Other Texas recipients:

  • $6,000 to Jules of Light and Dark -- Daniel Laabs
    Laabs is a filmmaker in Fort Worth who's made a number of shorts and videos, including co-directing 8, which won the Texas Shorts jury award at SXSW this year. Check out Laabs' website for more information about his projects. Jules of Light and Dark is his first feature.
  • $3,000 to The Anderson Monarchs -- Eugene Martin
    Martin is a Dallas filmmaker. His latest feature documentary, The Anderson Monarchs (pictured below), is about an all-girls soccer team in an "at-risk" Philadelphia neighborhood. The documentary had a successful Kickstarter campaign in the spring.

The Anderson Monarchs

  • $3,000 to Far Marfa -- Cory Van Dyke
    Van Dyke is one of the credited screenwriters for Surfer, Dude, and worked as DP and editor for Baghdad, Texas.
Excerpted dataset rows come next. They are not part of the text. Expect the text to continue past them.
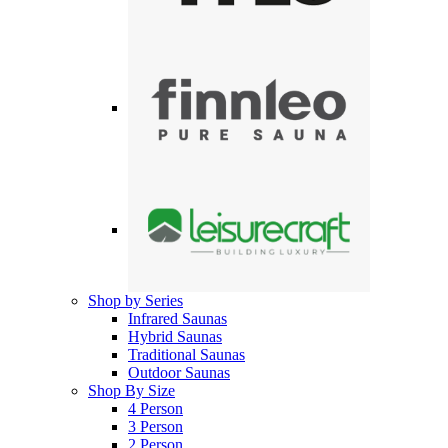
Shop by Series
Infrared Saunas
Hybrid Saunas
Traditional Saunas
Outdoor Saunas
Shop By Size
4 Person
3 Person
2 Person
He's also one of the founders of the late lamented Marfa Film Festival. Far Marfa is a feature film; the IMDb summary for the comedy is "A down-on-his-luck music producer in a little far away town stumbles upon a lost work of art that could change his life."
  • $2,000 to Instructional Photography -- Kelly Sears
    Sears is a Houston animator and filmmaker -- check out her website for more info and links to some of her short films and videos. I also like this interview on 29-95 about her experimental animation projects.

Instructional Photography

  • $2,000 in Alpha Cine services to Wolf -- Ya'Ke Smith
    Smith is an assistant professor in art/art history at UT Arlington. His short film Katrina's Son received a TFPF grant in 2008, won the Narrative Short Jury Award at  Austin Film Festival last year and screened in the Short Film Corner at Cannes. Wolf is a narrative feature about a family's reactions when their son is sexually abused by their pastor. The film ran an IndieGoGo campaign earlier this year.
  • $1,500 to Benjamin -- Carolyn Banks
    Banks is a Bastrop author who has moved into filmmaking recently. She's a founder of Upstart, a nonprofit media literacy organization in Bastrop.

Ben Powell

Thanks for the great write up on these deserving filmmakers. I wanted to say a bit more about Ben Powell, who started at the Austin Film Society as an intern. He made two really wonderful videos for us - an Austin Studios promo video and last year's Texas Filmmakers' Production Fund fundraising video with the filmmakers talking about their grants and what they meant to their work. We knew Ben was the genuine article and are so proud of him for this accomplishment. Keep your eye on that Mississippi boy.